Back in the days when Aavepyörä still had many more members with Heikki, Jani, Samu and me as the most active ones, we thought to keep the goa influenced tracks under a different project name. So I wrote two albums with Samu as Summamutikka.
I was pretty clueless when I did the original mastering, so the version of Taii Kayka released in the year 2000 ended up sounding pretty bad. People have been bugging me for a better version for years, “because the mp3 compression sounds bad”. Sorry to break all the illusions, but the audio quality versions sounded very thin, stuffed and crusty too…
Eventually I decided to remaster all the tracks with a more dynamic and three dimensional sound. I tried not to change anything in the tracks, but many elements that were buried in the mix are now better presented, and some which sounded a bit too much have been subdued a bit. Taii Kayka is the only track that has the composition changed a bit, and the version of Lohikäärmelaulu here is a slightly reworked 2002 version.
I know many people still like these albums, altough me the music makes blush a bit, it’s so out of control and in your face. But anyway, it’s an unique album and part of the goa trance revival history. At that time the goa sound was practically dead, and all the scenesters kind of hated it. So singlehandedly (doublehandedly?) we decided to remedy the situation with Samu, and create some proper oldschool music. But as it often goes, what became of it was something else, because we could not escape our immediate influences and the spirit of times after all.
So here is it: my weird mixture of israeli nithzonot trance married with the Finnish forest psychedelic sound of the end of the 90s, hardcore acid trance, the trolls on mushrooms-sound of Samu, fragments of 8-bit SID music and chiptunes… With all the warts and crunchy bits.

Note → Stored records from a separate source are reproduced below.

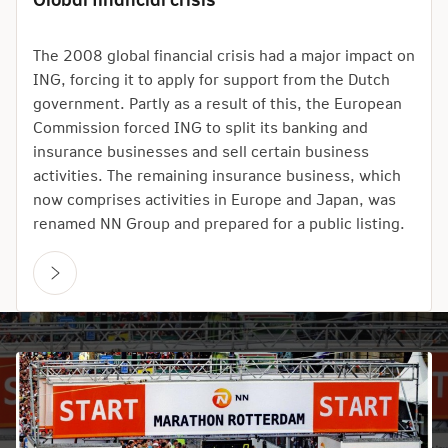
The 2008 global financial crisis had a major impact on
ING, forcing it to apply for support from the Dutch
government. Partly as a result of this, the European
Commission forced ING to split its banking and
insurance businesses and sell certain business
activities. The remaining insurance business, which
now comprises activities in Europe and Japan, was
renamed NN Group and prepared for a public listing.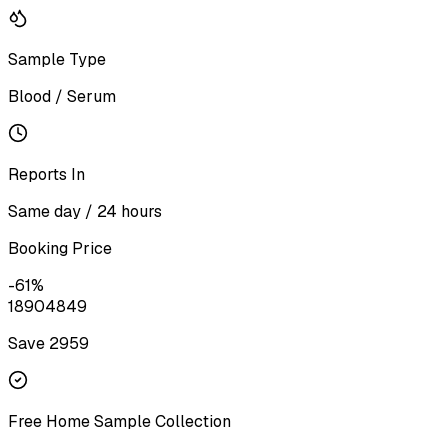
Sample Type
Blood / Serum
Reports In
Same day / 24 hours
Booking Price
-
61
%
1890
4849
Save ₹
2959
Free Home Sample Collection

The whole album was created during a period of six months in the year 2000 just after I got out of prison and was full of ideas after the “creative pause” enforced on me. All of the tracks except Luumusuu (which was written in Impulse Tracker 2) were created with the Dreamstation software, with some occasional external synth sounds. It’s very unstable now, and getting it to work properly on a 64-bit system seems impossible. So this was the last moment of saving the original stems before bitrot and the eventual “progress” of software would locked the originals up forever.
The only track that is the same version than on the original release is Luumusuu, which has only partial project files available anymore. Luckily it was also the track with originally the best mastering on the album, and altough a few things sorely calls for fixing on it, this version will have to do.